Directeur des opérations

« (… En termes de) division du travail, ça a rendu ces frontières un peu plus floues ».

Graphiste

3.2. De nouvelles formes de coopération

Si les excès de la division du travail sont décriés depuis longtemps (Friedman, 1956), cette forme d’organisation du travail a cependant pour avantage de développer les interdépendances entre acteurs sociaux et donc leur solidarité (Durkheim, 1893) : si, d’un côté, la division du travail divise techniquement, de l’autre elle rassemble socialement. Dès lors, si les salariés ont désormais la capacité de prendre en charge l’ensemble d’un processus de production logicielle, de la conception à l’exécution, l’entreprise court le risque d’une individualisation des activités de travail au détriment de ce sentiment d’interdépendance.

Pour autant, dans cette entreprise de conseil, ce risque semble compensé par la capacité qu’ont les outils no code d’hybrider les activités et, par ce biais, de faciliter la compréhension et le dialogue intermétiers au profit d’une meilleure ambiance de travail et d’un travail de meilleure qualité. Les projets réalisés en no code aident, en effet, chacun à mieux comprendre les préoccupations et les soucis de ceux avec lesquels il collabore, ce qui développe les capacités de coopération. Une évolution palpable dans cette entreprise de conseil :

« Tout d’un coup, le design arrive à comprendre pourquoi le développeur parle de la maintenance de demain. Alors qu’avant, il n’en avait pas conscience. Donc, on se retrouve. Ça augmente le dénominateur commun, je pense, entre les différents métiers ».

Directeur technique

« On comprend mieux pourquoi [les développeurs] nous demandent de faire des choses comme ça, ce n’est plus quelque chose d’abstrait ».

Graphiste

Ainsi, tel qu’il se déploie dans cette entreprise, le no code semble renforcer tout à la fois les interactions intra et interéquipes :

« Chacun trouve de nouvelles options et va le dire à voix haute dans l’open space, ce qui va attiser la curiosité de quelqu’un d’autre qui va venir regarder : on est un peu dans cette émulation-là, (…) c’est pour ça que c’est aussi intéressant d’avoir des profils différents. Parce que des fois, quand on a des dev qui passent, ils nous apportent des compléments ».

Graphiste

Ce renforcement des interactions intermétiers, loin d’être vécu comme une interdépendance contraignante, est au contraire perçu comme un facteur favorisant l’autonomie individuelle grâce aux pratiques d’échanges égalitaires et d’entraide : « dans ce cadre, l’accès au réseau technique devient une ressource essentielle à l’activité en offrant un espace d’échange et d’émulation. Il permet de faire face aux manques d’informations, de formation et/ou d’expériences en assurant le maintien du professionnalisme » (Bobillier-Chaumon, 2003).

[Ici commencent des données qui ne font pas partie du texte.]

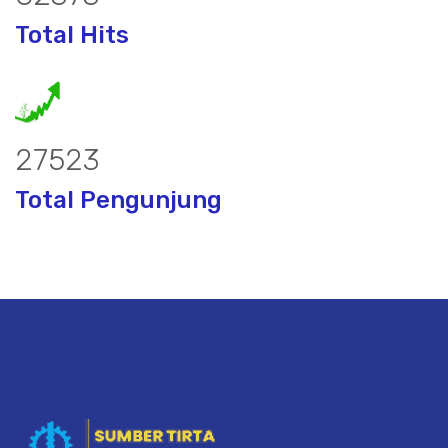
Total Hits
36929
Total Pengunjung
bor, borsumur, jasa Sumur Bor, Matek 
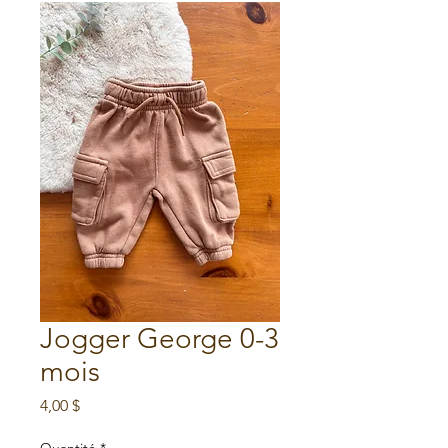
Jogger George 0-3
mois
Prix
4,00 $
Quantité
*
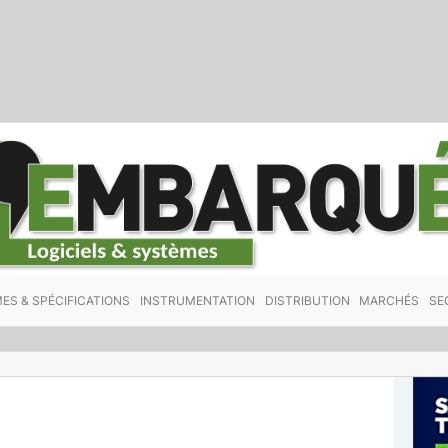
ES & SPÉCIFICATIONS
INSTRUMENTATION
DISTRIBUTION
MARCHÉS
SE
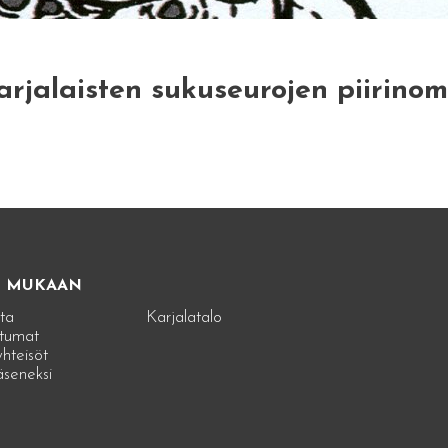
rjalaisten sukuseurojen piirinoma
E MUKAAN
ta
Karjalatalo
tumat
hteisöt
jäseneksi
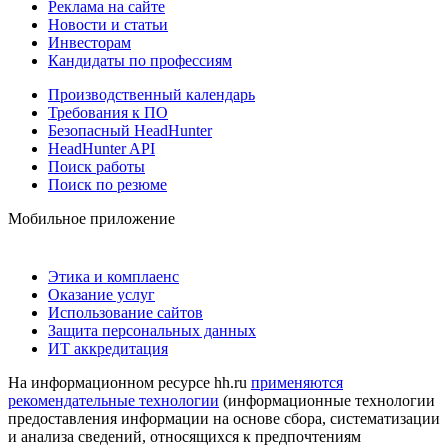
Реклама на сайте
Новости и статьи
Инвесторам
Кандидаты по профессиям
Производственный календарь
Требования к ПО
Безопасный HeadHunter
HeadHunter API
Поиск работы
Поиск по резюме
Мобильное приложение
Этика и комплаенс
Оказание услуг
Использование сайтов
Защита персональных данных
ИТ аккредитация
На информационном ресурсе hh.ru
применяются
рекомендательные технологии
(информационные технологии
предоставления информации на основе сбора, систематизации
и анализа сведений, относящихся к предпочтениям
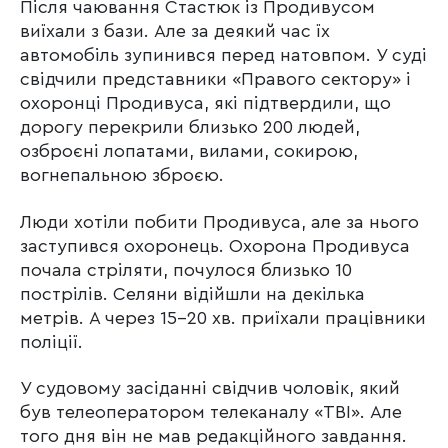
Після чаювання Стастюк із Продивусом
виїхали з бази. Але за деякий час їх
автомобіль зупинився перед натовпом. У суді
свідчили представники «Правого сектору» і
охоронці Продивуса, які підтвердили, що
дорогу перекрили близько 200 людей,
озброєні лопатами, вилами, сокирою,
вогнепальною зброєю.
Люди хотіли побити Продивуса, але за нього
заступився охоронець. Охорона Продивуса
почала стріляти, почулося близько 10
пострілів. Селяни відійшли на декілька
метрів. А через 15-20 хв. приїхали працівники
поліції.
У судовому засіданні свідчив чоловік, який
був телеоператором телеканалу «TВІ». Але
того дня він не мав редакційного завдання.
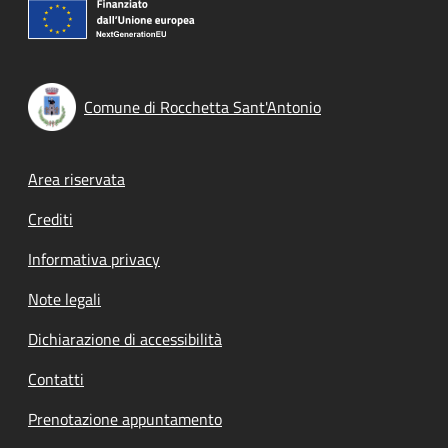
Comune di Rocchetta Sant'Antonio
Footer menu
Area riservata
Crediti
Informativa privacy
Note legali
Dichiarazione di accessibilità
Contatti
Prenotazione appuntamento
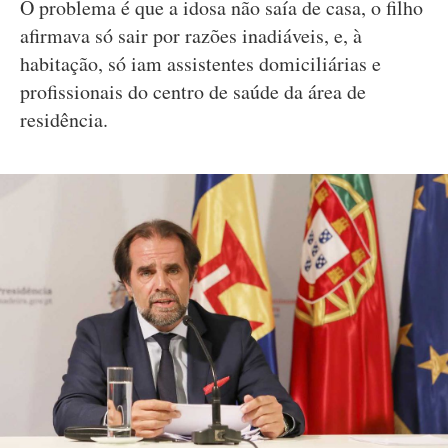
O problema é que a idosa não saía de casa, o filho
afirmava só sair por razões inadiáveis, e, à
habitação, só iam assistentes domiciliárias e
profissionais do centro de saúde da área de
residência.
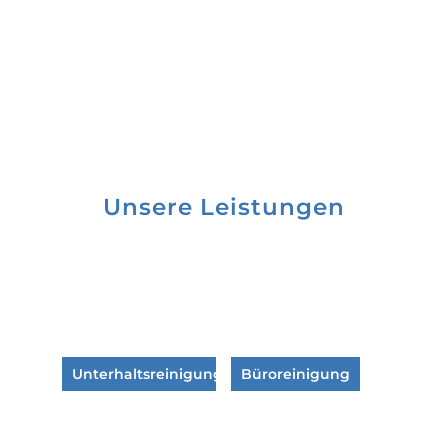
Unsere Leistungen
Unterhaltsreinigung
Büroreinigung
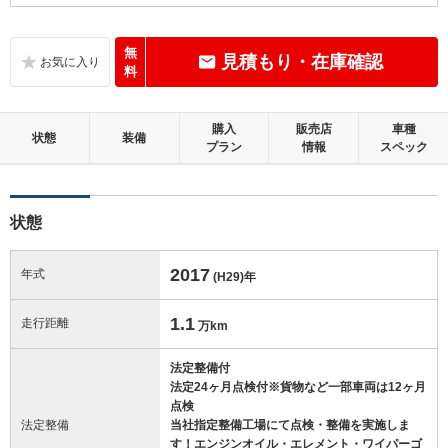
B
内装：
いたみ、汚れなどは少なく、全体的に良好な状態です。
無
見積もり・在庫確認
料
C
外装：
標準的に使用されていて、キズやへこみ等が若干あります。
購入
販売店
車種
状態
装備
プラン
情報
スペック
この中古車の「車両品質評価書」を見る
状態
2017
年式
(H29)
年
1.1
走行距離
万km
法定整備付
法定24ヶ月点検付※貨物など一部車両は12ヶ月
点検
法定整備
当社指定整備工場にて点検・整備を実施しま
す！エンジンオイル・エレメント・ワイパーゴ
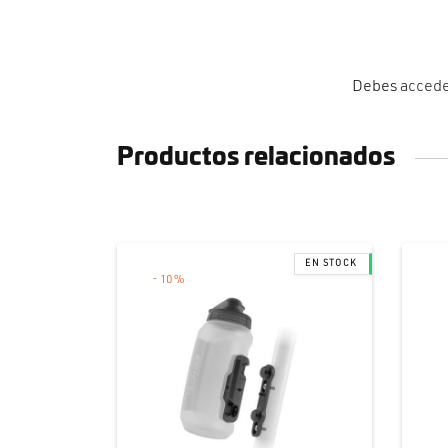
Debes
acced
Productos relacionados
-
10
%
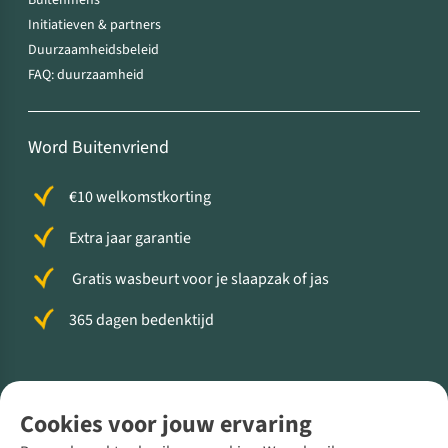
Buitenmens
Initiatieven & partners
Duurzaamheidsbeleid
FAQ: duurzaamheid
Word Buitenvriend
€10 welkomstkorting
Extra jaar garantie
Gratis wasbeurt voor je slaapzak of jas
365 dagen bedenktijd
Volg ons voor meer Buiten
Cookies voor jouw ervaring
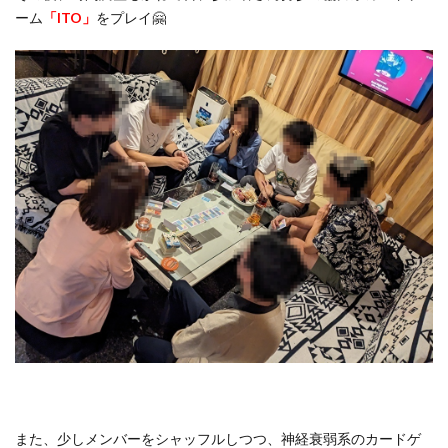
ーム
「ITO」
をプレイ🤗
また、少しメンバーをシャッフルしつつ、神経衰弱系のカードゲ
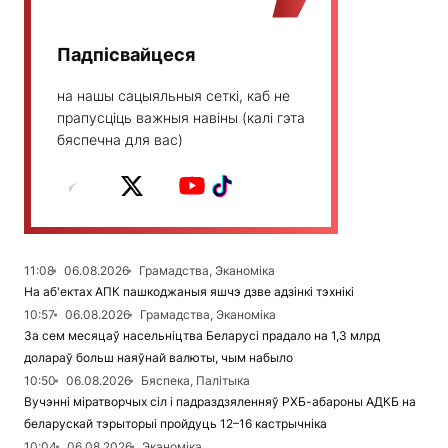
Падпісвайцеся
на нашы сацыяльныя сеткі, каб не
прапусціць важныя навіны (калі гэта
бяспечна для вас)
11:08
06.08.2026
Грамадства, Эканоміка
На аб'ектах АПК пашкоджаныя яшчэ дзве адзінкі тэхнікі
10:57
06.08.2026
Грамадства, Эканоміка
За сем месяцаў насельніцтва Беларусі прадало на 1,3 млрд
долараў больш наяўнай валюты, чым набыло
10:50
06.08.2026
Бяспека, Палітыка
Вучэнні міратворчых сіл і падраздзяленняў РХБ-абароны АДКБ на
беларускай тэрыторыі пройдуць 12–16 кастрычніка
10:04
06.08.2026
Эканоміка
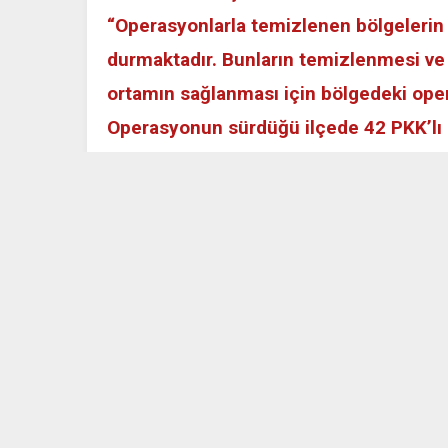
“Operasyonlarla temizlenen bölgelerin 
durmaktadır. Bunların temizlenmesi ve t
ortamın sağlanması için bölgedeki ope
Operasyonun sürdüğü ilçede 42 PKK’lı 
https://www.youtube.com/watch?v=RlGwzW70
Mardin Nusaybin’de terör örgütü PKK’ya yönelik Tü
“Atmaca-7 Operasyonu” sürüyor. AA’nın haberine
alınan ve çıkış yolları kapatılan teröristlere güvenl
veren ve kaçmaya çalışan 3 terörist etkisiz hale geti
Valilikten yapılan açıklamada, operasyonda bugüne 
kaldırıldığı duyuruldu. Açıklamada, “35 çukur kapa
süresince kahramanca mücadele eden 66 güvenlik 
vatandaşlarımızın huzur ve güvenle hayatlarını s
mücadele kapsamında yürütülen faaliyetlere kararl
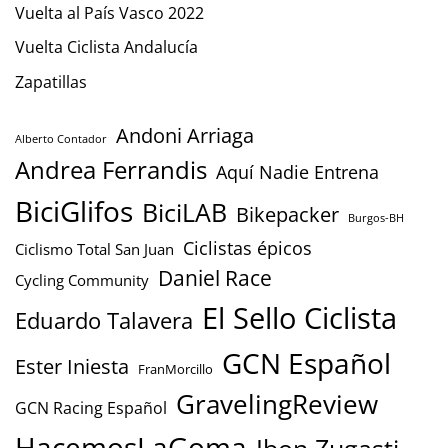
Vuelta al País Vasco 2022
Vuelta Ciclista Andalucía
Zapatillas
Andoni Arriaga
Alberto Contador
Andrea Ferrandis
Aquí Nadie Entrena
BiciGlifos
BiciLAB
Bikepacker
Burgos-BH
Ciclistas épicos
Ciclismo Total San Juan
Daniel Race
Cycling Community
El Sello Ciclista
Eduardo Talavera
GCN Español
Ester Iniesta
FranMorcillo
GravelingReview
GCN Racing Español
HacemosLaGoma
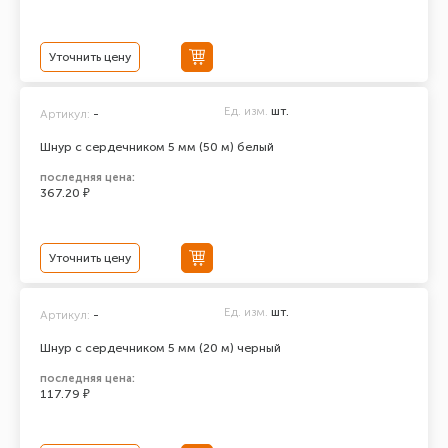
Уточнить цену
Ед. изм.
шт.
Артикул:
-
Шнур с сердечником 5 мм (50 м) белый
последняя цена:
367.20 ₽
Уточнить цену
Ед. изм.
шт.
Артикул:
-
Шнур с сердечником 5 мм (20 м) черный
последняя цена:
117.79 ₽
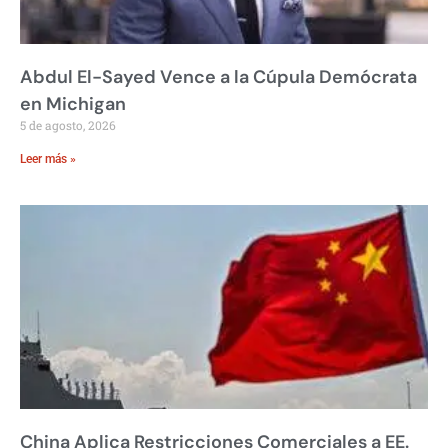
Abdul El-Sayed Vence a la Cúpula Demócrata
en Michigan
5 de agosto, 2026
Leer más »
China Aplica Restricciones Comerciales a EE.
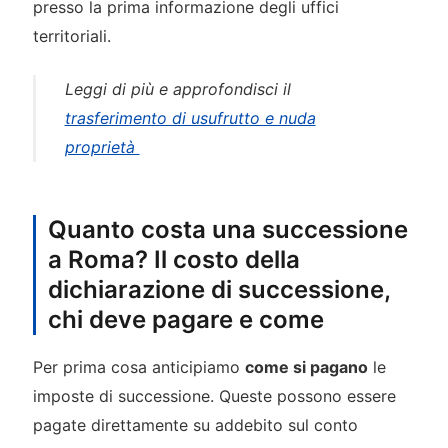
presso la prima informazione degli uffici
territoriali.
Leggi di più e approfondisci il
trasferimento di usufrutto e nuda
proprietà
Quanto costa una successione
a Roma? Il costo della
dichiarazione di successione,
chi deve pagare e come
Per prima cosa anticipiamo
come si pagano
le
imposte di successione. Queste possono essere
pagate direttamente su addebito sul conto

Quelques personnes entrevoient cependant un risque de scission progressive entre les adeptes du no code et les autres, susceptible de recréer de nouvelles hiérarchies d’expertises, des silos et des tensions :

« Il y a des petites écoles qui se créent, je pense. Maintenant que je suis passé au no code, j’aurais du mal à refaire un site sur d’autres plateformes à partir d’un template, c’est tellement moins gratifiant d’un point de vue design. Et je pense que pour ceux qui n’ont pas cette curiosité envers le no code, ça peut être un peu frustrant d’entendre parler de ça ».

Graphiste

On retrouve ici pleinement les constats effectués par plusieurs rapports consacrés au numérique (Centre d’analyse stratégique, 2012 ; Conseil d’orientation pour l’emploi, 2017) soulignant qu’à contre-courant des nombreuses analyses pointant un risque d’isolement chez les utilisateurs des TIC, ce sont surtout les non-usagers qui en souffrent.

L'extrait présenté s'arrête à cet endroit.